What needs to be done
Return, from the listing that follows, each line containing the word "point".

Recorded information
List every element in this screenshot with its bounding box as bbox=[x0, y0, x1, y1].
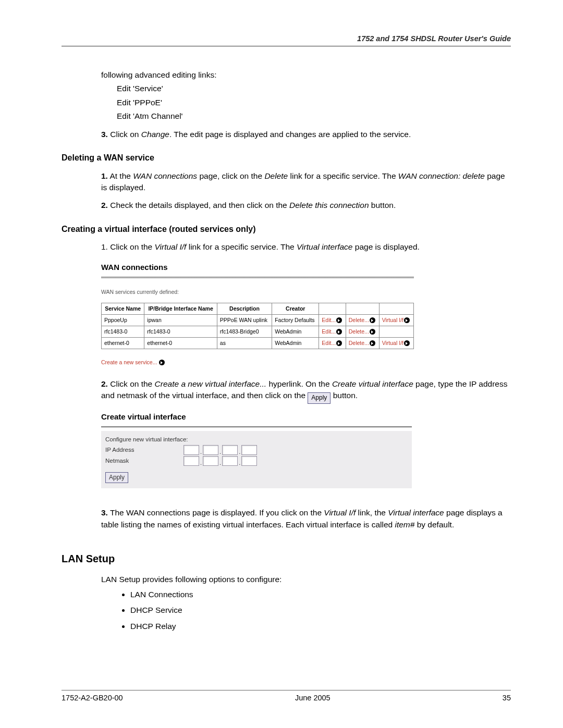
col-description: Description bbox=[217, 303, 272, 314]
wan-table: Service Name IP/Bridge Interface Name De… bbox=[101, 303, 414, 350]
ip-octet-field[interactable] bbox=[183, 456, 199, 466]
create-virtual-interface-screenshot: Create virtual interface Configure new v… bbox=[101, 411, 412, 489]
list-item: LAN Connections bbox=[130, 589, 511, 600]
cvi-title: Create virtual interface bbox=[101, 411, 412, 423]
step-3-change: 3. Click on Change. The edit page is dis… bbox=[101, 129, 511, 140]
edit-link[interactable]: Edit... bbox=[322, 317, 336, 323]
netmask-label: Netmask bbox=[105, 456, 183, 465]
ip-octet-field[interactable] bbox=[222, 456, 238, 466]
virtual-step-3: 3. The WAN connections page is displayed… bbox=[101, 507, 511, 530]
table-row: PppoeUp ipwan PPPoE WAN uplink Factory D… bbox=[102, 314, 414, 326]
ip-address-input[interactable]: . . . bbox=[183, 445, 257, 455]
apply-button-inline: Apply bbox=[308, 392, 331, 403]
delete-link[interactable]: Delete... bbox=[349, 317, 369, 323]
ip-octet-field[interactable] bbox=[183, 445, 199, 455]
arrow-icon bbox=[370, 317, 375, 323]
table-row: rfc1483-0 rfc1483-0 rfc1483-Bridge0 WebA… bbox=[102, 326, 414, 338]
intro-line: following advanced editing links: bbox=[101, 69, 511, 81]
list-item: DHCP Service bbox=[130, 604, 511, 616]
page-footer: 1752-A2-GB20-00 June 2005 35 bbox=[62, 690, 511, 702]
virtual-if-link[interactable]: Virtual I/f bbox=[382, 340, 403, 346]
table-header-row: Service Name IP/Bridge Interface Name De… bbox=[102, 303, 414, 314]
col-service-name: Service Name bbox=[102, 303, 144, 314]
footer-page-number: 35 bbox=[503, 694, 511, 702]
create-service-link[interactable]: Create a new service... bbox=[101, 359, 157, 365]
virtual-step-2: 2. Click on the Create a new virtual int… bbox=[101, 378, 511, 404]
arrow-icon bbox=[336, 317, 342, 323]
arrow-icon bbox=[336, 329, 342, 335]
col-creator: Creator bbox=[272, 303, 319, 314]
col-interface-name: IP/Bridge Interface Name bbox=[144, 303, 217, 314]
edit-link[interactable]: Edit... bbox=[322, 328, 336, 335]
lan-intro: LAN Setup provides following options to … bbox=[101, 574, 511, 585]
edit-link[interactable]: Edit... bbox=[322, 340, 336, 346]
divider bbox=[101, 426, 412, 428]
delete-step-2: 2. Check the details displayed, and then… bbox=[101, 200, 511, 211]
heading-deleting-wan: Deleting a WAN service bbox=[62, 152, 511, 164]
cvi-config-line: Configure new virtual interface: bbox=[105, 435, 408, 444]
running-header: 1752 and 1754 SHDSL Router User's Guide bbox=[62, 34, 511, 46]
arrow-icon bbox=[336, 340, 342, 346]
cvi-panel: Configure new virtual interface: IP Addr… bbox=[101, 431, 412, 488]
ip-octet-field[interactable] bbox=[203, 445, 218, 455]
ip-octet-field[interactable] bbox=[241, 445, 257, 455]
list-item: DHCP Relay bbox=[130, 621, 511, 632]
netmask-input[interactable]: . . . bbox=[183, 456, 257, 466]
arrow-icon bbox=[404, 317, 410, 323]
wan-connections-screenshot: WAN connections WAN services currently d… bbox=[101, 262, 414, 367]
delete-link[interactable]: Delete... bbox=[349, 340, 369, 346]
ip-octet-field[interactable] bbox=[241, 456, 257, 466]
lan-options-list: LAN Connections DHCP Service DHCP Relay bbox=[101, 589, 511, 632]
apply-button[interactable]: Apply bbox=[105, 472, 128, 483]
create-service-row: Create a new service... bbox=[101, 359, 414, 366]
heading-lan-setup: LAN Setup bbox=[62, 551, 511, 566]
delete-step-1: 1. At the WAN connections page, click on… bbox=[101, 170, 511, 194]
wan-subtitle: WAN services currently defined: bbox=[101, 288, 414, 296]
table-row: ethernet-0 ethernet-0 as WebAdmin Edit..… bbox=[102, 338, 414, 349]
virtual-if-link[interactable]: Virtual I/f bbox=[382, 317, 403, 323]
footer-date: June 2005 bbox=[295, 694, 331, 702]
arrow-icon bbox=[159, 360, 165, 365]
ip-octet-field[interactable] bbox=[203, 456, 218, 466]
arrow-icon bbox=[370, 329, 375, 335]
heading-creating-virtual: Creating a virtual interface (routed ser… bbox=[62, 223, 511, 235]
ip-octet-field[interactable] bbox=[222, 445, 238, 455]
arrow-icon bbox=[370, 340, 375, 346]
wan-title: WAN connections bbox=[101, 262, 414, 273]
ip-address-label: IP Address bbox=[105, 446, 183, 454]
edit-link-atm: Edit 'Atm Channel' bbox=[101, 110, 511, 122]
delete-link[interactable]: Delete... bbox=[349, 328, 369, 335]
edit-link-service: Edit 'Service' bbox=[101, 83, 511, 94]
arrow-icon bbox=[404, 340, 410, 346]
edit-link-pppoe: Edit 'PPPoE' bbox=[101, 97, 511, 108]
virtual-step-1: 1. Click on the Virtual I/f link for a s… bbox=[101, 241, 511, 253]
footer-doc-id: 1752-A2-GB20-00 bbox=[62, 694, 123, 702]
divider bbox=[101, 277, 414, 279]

---

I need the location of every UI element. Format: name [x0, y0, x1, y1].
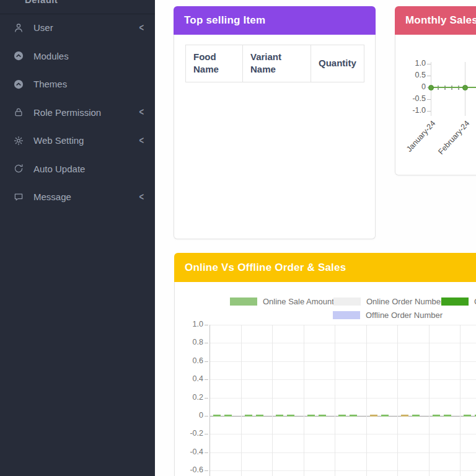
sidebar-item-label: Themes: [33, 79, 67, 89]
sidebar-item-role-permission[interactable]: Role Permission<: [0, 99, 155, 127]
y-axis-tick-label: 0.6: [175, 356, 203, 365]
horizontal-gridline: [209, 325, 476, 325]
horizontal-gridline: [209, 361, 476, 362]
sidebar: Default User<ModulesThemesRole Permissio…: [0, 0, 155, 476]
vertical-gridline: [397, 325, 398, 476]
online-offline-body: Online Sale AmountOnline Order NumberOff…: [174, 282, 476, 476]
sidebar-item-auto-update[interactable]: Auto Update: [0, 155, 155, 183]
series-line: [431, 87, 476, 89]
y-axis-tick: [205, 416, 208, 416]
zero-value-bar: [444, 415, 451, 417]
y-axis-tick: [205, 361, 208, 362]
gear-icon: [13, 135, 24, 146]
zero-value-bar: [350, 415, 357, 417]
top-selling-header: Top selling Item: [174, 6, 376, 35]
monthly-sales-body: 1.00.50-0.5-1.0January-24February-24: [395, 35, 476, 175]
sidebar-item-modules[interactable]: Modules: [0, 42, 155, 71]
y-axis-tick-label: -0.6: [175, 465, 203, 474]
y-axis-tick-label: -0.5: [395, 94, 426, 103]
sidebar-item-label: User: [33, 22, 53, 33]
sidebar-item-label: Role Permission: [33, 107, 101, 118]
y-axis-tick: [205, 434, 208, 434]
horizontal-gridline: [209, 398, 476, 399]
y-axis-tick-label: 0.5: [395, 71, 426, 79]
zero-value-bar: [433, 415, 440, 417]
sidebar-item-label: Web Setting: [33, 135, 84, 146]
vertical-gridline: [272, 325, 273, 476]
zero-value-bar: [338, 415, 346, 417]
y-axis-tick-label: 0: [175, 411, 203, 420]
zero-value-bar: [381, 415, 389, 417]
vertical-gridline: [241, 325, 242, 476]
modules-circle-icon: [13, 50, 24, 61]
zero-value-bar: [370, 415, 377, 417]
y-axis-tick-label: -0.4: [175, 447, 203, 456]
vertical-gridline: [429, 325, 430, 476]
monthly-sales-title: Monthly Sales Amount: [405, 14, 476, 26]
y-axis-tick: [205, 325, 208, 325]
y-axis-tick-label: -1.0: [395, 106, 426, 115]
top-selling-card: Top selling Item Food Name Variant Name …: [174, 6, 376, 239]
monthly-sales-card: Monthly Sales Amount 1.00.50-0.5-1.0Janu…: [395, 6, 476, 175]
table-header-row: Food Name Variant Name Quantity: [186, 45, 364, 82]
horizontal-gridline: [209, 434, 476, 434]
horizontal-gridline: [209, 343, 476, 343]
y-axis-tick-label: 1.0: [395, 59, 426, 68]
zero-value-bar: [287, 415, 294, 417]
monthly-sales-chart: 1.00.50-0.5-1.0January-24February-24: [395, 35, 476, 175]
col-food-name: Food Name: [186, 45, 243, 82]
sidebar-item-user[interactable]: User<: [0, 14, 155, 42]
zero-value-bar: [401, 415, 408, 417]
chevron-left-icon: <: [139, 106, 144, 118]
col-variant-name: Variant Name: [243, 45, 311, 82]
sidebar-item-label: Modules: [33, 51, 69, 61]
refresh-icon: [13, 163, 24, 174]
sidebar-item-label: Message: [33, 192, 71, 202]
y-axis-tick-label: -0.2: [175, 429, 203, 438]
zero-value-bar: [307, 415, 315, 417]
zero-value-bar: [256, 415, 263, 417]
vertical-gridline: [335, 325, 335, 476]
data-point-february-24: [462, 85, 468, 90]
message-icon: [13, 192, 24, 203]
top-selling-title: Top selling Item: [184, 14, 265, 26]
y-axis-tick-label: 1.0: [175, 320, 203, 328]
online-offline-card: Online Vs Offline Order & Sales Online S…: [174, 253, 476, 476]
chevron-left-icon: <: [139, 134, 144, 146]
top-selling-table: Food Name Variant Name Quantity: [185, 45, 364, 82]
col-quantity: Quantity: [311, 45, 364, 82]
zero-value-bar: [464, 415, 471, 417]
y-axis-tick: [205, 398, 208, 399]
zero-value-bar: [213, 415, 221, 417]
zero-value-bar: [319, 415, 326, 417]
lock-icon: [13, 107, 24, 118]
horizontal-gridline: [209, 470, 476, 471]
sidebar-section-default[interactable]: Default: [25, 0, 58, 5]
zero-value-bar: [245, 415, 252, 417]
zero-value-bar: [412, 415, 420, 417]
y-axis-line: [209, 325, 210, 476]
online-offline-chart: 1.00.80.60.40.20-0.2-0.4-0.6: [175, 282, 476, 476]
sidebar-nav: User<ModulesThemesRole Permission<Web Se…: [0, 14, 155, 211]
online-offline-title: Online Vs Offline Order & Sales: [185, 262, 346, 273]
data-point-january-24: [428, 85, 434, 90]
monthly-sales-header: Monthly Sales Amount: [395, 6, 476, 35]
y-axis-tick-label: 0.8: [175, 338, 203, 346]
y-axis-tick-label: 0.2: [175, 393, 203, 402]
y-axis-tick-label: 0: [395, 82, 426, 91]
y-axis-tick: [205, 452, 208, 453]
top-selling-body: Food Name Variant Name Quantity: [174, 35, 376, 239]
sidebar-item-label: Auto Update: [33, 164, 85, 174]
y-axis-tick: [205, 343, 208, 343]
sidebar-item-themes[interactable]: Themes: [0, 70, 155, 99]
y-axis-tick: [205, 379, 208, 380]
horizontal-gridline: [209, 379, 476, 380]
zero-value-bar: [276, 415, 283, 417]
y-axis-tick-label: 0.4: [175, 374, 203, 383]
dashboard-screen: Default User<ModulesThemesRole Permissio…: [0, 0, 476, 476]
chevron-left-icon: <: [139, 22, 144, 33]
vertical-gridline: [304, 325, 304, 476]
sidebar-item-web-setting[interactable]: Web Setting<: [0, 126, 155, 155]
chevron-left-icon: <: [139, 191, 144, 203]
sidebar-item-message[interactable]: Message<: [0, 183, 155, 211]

Result of this task
data-point-february-24: [462, 85, 468, 90]
data-point-january-24: [428, 85, 434, 90]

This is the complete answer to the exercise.